China's central bank will raise the reserve requirement ratio by 0.5 percentage points for commercial banks to 13.5 percent in an effort to cool the booming economy, the People's Bank of China said late Saturday.
It will be the ninth such move this year, aimed at "strengthening liquidity management in the banking system and checking excessive credit growth", the central bank said in a statement posted on its website.
"To strengthen liquidity management in the banking system and curb excessive loan growth," lenders must set aside 13.5 percent of deposits from November 26, the statement said. The ratio, up from 13 percent, is the highest since at least 1987, Bloomberg reported.
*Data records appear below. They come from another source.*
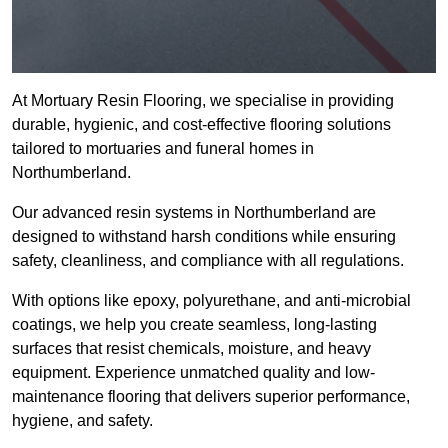
At Mortuary Resin Flooring, we specialise in providing
durable, hygienic, and cost-effective flooring solutions
tailored to mortuaries and funeral homes in
Northumberland.
Our advanced resin systems in Northumberland are
designed to withstand harsh conditions while ensuring
safety, cleanliness, and compliance with all regulations.
With options like epoxy, polyurethane, and anti-microbial
coatings, we help you create seamless, long-lasting
surfaces that resist chemicals, moisture, and heavy
equipment. Experience unmatched quality and low-
maintenance flooring that delivers superior performance,
hygiene, and safety.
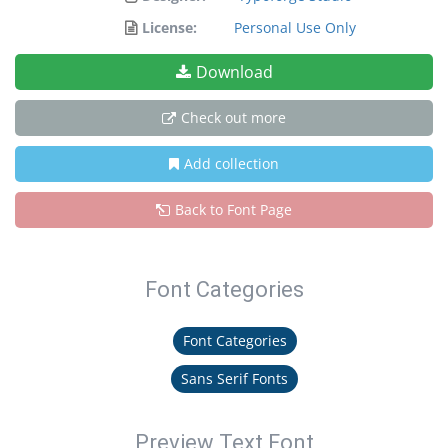
License:
Personal Use Only
Download
Check out more
Add collection
Back to Font Page
Font Categories
Font Categories
Sans Serif Fonts
Preview Text Font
"Increasing reserve requirements is the most efficient way to manage the excess liquidity coming from the trade surplus every month," said Frank Gong, chief China economist at JPMorgan Chase & Co. in Hong Kong. "If inflation continues to surprise on the upside, the central bank may need to raise interest rates."
The move came shortly after the central bank announced earlier this week its prediction that China's economy would expand more than 11 percent for the whole of 2007, with inflation rising 4.5 percent.
To ensure rational credit growth, the central bank also said it would continue to implement a tightened monetary policy and take a variety of measures to strengthen the macro-control.
By the end of September, the M2, which covers cash in circulation plus all deposits, grew by 18.45 percent from a year ago to 39.3 trillion yuan (US$5.2 trillion).